MM: Further back, you also worked with two of the most provocative and intriguing directors of our time: Lars von Trier and Michael Haneke. What sort of lessons or valuable experiences do you remember from working with them, and dealing with their approaches to art form?
BC: I think that probably what I’ve learned from all of them is that there is not one way to bake a cake. Michael has a very different approach than Lars does, for example. Their films, or their results, are both rigorously controlled, but the environment or the process of shooting is completely different. Lars shoots in a very lose way. He shoots a lot of takes. He just sort of lets you find it. With Michael, he has something very specific in mind that he wants in terms of performance and he sort of molds the performance to be just that. I mean in terms of choreography, the rhythm, the cadence, everything. He is really more like a puppet master, and some people love that and some people really don’t like it. For some people it’s really frustrating to be getting line readings, but for me it was a really positive experience because I basically always just wanted to be in the hands of somebody who knew exactly what they wanted. I found it really comforting to be given very specific instructions. But the truth is that I think the only thing that all of these really great people have in common is that they are pretty brave and they are pretty radical. They are all pretty daring artists and I think that’s the most enjoyable kind of work to look at, whether it’s a painting, a composition, a photograph or a movie.
MM: How much do you feel your work in front of the camera helped you when working on Childhood?
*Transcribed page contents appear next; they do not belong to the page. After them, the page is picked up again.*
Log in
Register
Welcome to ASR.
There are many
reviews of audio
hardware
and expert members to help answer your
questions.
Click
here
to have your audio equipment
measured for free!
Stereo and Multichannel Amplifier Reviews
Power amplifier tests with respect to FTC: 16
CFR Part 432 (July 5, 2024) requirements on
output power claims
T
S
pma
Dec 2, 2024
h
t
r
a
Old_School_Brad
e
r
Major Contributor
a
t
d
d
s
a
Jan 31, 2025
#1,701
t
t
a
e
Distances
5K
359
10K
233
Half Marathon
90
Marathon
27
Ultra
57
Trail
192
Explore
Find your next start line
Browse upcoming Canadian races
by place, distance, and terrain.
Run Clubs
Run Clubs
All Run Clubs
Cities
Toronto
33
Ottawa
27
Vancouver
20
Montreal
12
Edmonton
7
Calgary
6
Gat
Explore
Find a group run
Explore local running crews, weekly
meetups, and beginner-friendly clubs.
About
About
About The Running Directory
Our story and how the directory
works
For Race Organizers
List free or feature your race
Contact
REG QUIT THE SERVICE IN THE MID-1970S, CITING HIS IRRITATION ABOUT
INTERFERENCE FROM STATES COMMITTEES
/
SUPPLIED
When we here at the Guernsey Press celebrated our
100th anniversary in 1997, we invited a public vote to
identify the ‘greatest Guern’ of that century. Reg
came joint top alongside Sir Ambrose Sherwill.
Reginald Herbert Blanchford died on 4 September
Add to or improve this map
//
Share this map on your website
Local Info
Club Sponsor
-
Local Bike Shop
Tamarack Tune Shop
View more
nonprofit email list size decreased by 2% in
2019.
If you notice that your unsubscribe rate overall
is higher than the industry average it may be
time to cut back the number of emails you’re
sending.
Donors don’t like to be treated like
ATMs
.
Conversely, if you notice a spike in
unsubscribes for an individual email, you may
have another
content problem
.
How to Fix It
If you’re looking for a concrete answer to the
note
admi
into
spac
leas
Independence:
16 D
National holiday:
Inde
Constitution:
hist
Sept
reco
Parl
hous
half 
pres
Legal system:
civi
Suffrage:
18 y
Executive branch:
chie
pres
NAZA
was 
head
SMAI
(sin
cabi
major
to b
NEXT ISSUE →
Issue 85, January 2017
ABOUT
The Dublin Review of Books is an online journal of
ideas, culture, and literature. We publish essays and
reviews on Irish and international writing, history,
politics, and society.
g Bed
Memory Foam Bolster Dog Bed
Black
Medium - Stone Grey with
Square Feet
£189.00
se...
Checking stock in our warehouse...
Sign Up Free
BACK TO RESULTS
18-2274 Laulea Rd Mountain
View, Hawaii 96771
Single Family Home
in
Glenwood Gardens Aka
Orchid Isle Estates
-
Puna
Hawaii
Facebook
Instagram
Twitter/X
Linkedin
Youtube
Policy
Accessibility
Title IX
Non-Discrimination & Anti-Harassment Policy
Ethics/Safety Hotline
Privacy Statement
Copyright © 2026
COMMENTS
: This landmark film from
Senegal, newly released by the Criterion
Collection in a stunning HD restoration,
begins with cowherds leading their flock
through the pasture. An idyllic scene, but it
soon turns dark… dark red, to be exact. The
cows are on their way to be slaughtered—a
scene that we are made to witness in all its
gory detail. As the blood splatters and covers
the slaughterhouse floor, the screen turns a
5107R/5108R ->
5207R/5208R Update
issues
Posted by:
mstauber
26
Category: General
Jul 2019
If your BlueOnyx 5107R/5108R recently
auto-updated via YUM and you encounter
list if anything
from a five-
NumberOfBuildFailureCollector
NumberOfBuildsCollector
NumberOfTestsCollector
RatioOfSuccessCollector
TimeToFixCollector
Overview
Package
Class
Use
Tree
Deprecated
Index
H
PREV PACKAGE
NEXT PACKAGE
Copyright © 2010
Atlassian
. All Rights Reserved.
BC: I’m sure that it helped. The number one thing that I think it gave me an edge on was simply just compassion for what the cast is going through because it’s very, very difficult to act in a film which is so formally rigorous. There are some processes in movies where the camera and the blocking are just there for the actors. It’s just completely set up to serve them and to capture what they are doing. The way that this film was made, the way that I’m accustomed to making movies, is a lot more precise and controlled than that. I knew how difficult it was at times, especially for a 9-year-old boy. Tom had never been on a movie set before in his life. He was not an actor. It was painful for me to make him do 15 takes of a five-minute shot where he keeps getting beat up at the end of it. That was his very first day of shooting, the scene where his father accidentally dislocates his shoulder. It was like throwing this 9-year-old boy right into the deep end. I’ve done a lot of physical scenes in my life as an actor, and so I knew how hard it was.
Sometimes filmmakers are very caught up in the moment and they can get very frustrated because things don’t look real, but it’s very, very hard to make something look real without it sort of being real. The truth is that 99 percent of the times when you are doing a scene where it looks like you are getting hurt, you are getting hurt. It was a very difficult balance and I hope at least that my experience as a performer made me kinder.